Sports Zone

SPOTLIGHT: THE RELAYS

File photo

Eight teams of four runners each take their places on a 400-meter oval track. Eight runners start the race carrying the Holy Grail, a colored baton they must hand to the next runner.
If the handoff is too slow, momentum is lost. If the handoff is too fast, runners risk dropping the baton or ”overrunning” the 30-meter window where the baton must be passed.
So much depends on the transfer of a stick, with Gold, Silver or Bronze medals at stake – testimony to coordination, speed and synchronicity.
You think you’re at the track, but in fact, you’re in the Exchange Zone!
There are three relay races in Olympic competition: the 4×100, 4×400 and a mixed 4×400 race consisting of teams of four runners with two women and two men, making its Olympic debut later this year in Tokyo.
Relays are sprint races with the added complexity of handing off a baton to the next runner.
Typically, relay teams are made up of the fastest sprinters available during the Olympic games and often include hurdlers.
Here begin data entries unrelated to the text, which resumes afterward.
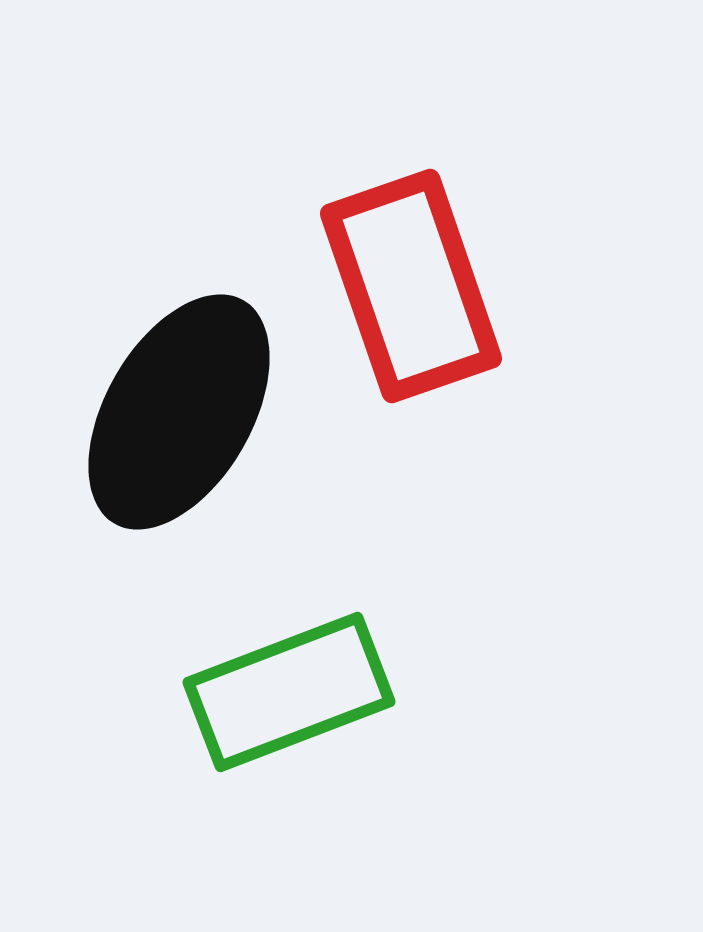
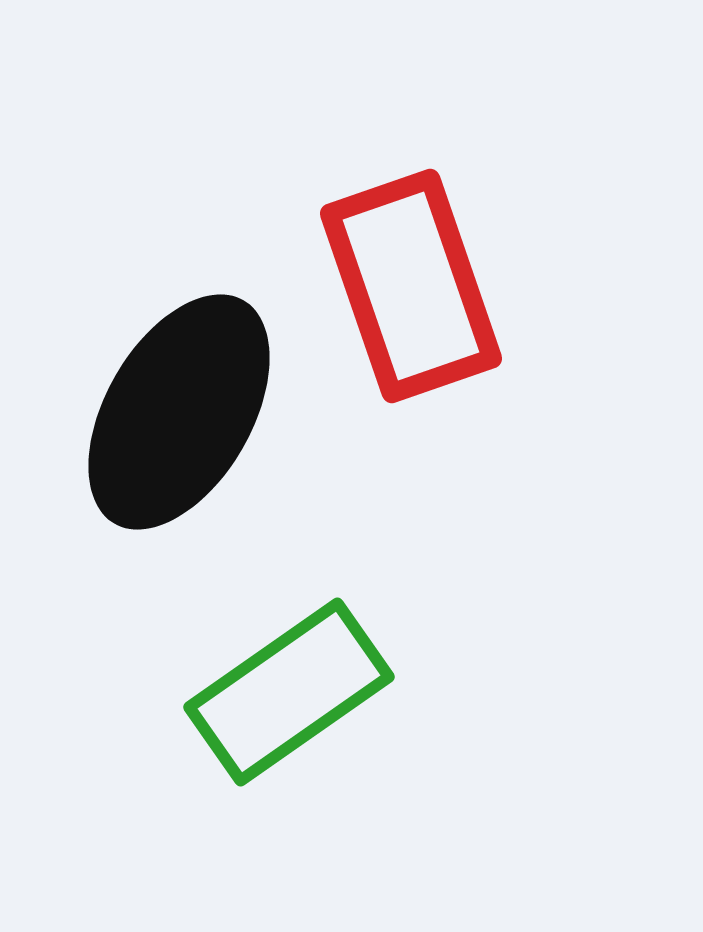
green rectangle: rotated 14 degrees counterclockwise
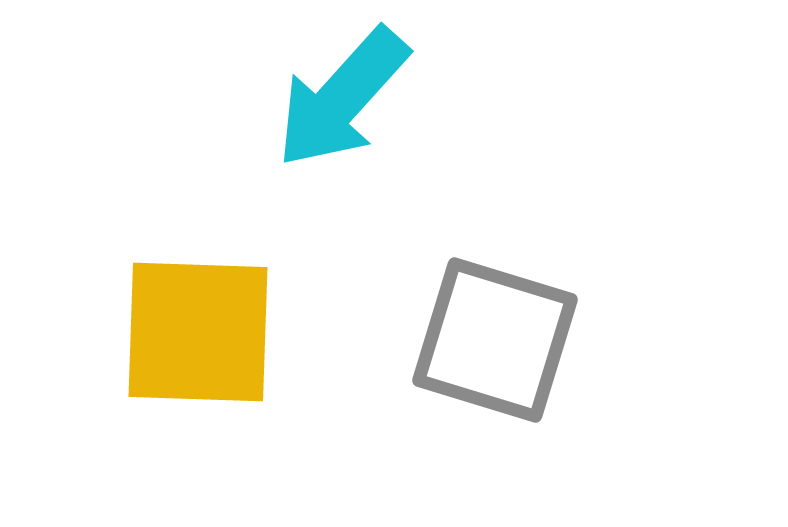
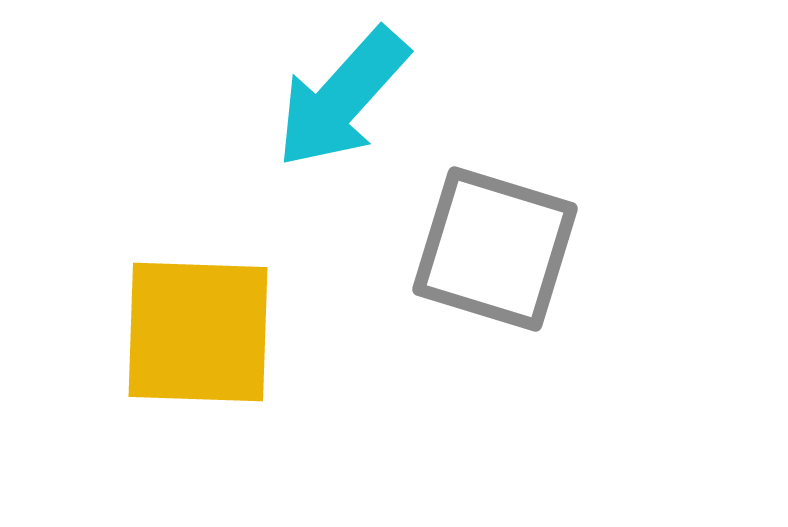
gray square: moved 91 px up
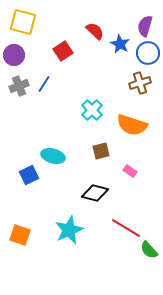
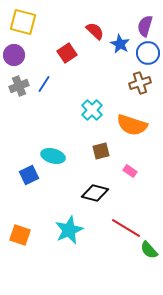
red square: moved 4 px right, 2 px down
The American women’s 400-meter relay team at the 2019 World Championships in Doha featured the two hurdlers previously featured on this page, Dalilah Muhammad and Sydney McLaughlin.
Baton exchanges are critical.
The efficiency and fluidity of the handoff are as crucial as the sheer speed of the runner. The 2016 Japanese Olympic 4x100m team did not have a single athlete at the level of the other leading teams but placed second to the extraordinary Jamaicans. The Japanese compensated for their speed deficit by perfecting a more efficient underhanded exchange of the baton that allowed them to successfully compete with the best.
Track and field is always a sport of dedication to technique and practice. Throughout history, many teams have seen their Olympic dreams shattered by a weak exchange or a dropped baton.
The 4x100m is run entirely in lanes, while in the 4x400m the first leg is run in lanes, the second leg is run in lanes until after the second turn (100 meters into their leg), and then they break. Baton exchanges after the break are often a chaotic gathering of runners as they jockey to hand off and receive the baton and also try to get good position.